**WORK TASK:** In the data below, work out how many lines include the string "stránky". Only the number should be given.

[Dataset excerpts]
......
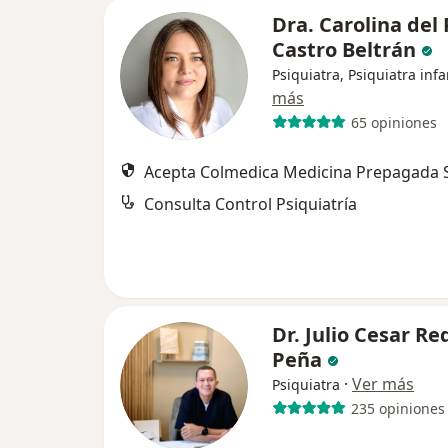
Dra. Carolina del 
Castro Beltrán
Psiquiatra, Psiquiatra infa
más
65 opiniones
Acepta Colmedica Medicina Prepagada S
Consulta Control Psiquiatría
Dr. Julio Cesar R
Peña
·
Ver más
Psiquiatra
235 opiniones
......
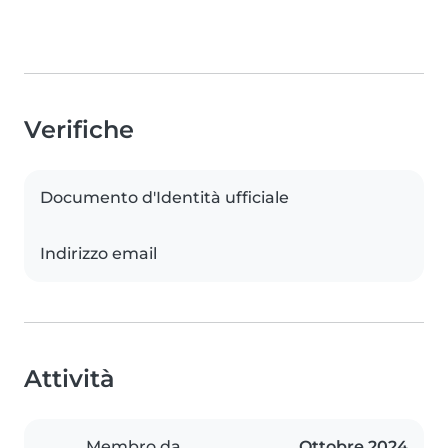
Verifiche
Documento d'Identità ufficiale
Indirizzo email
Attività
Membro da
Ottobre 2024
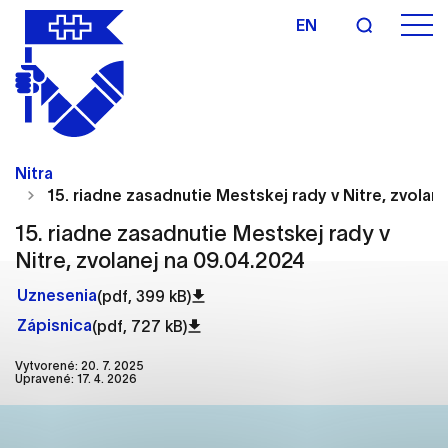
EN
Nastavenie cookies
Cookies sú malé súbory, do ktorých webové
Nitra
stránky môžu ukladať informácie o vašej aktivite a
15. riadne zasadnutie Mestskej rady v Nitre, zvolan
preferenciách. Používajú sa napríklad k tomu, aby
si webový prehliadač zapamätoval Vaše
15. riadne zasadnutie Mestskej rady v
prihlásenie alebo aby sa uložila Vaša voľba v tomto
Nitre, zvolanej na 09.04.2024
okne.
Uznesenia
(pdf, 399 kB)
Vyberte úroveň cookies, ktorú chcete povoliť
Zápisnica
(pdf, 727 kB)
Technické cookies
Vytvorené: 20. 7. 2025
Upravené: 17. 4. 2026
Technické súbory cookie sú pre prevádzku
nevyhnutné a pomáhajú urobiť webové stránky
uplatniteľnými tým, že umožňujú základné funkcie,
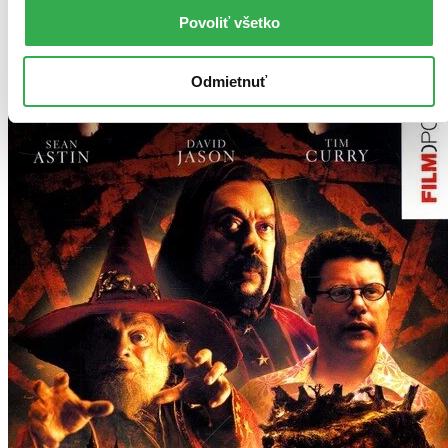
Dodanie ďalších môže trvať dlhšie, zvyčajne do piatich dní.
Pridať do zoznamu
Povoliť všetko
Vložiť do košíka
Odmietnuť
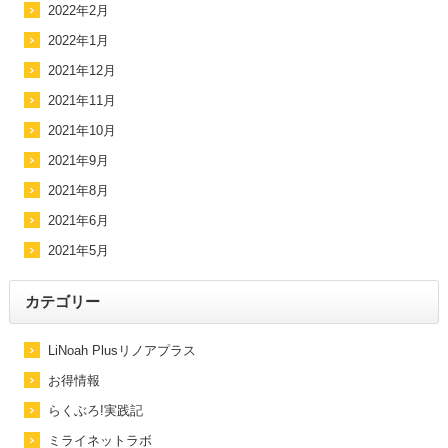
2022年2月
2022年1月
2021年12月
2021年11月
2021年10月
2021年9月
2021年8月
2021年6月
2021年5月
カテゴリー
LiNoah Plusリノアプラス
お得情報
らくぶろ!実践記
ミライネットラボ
......
**TASK RESPONSE:** 2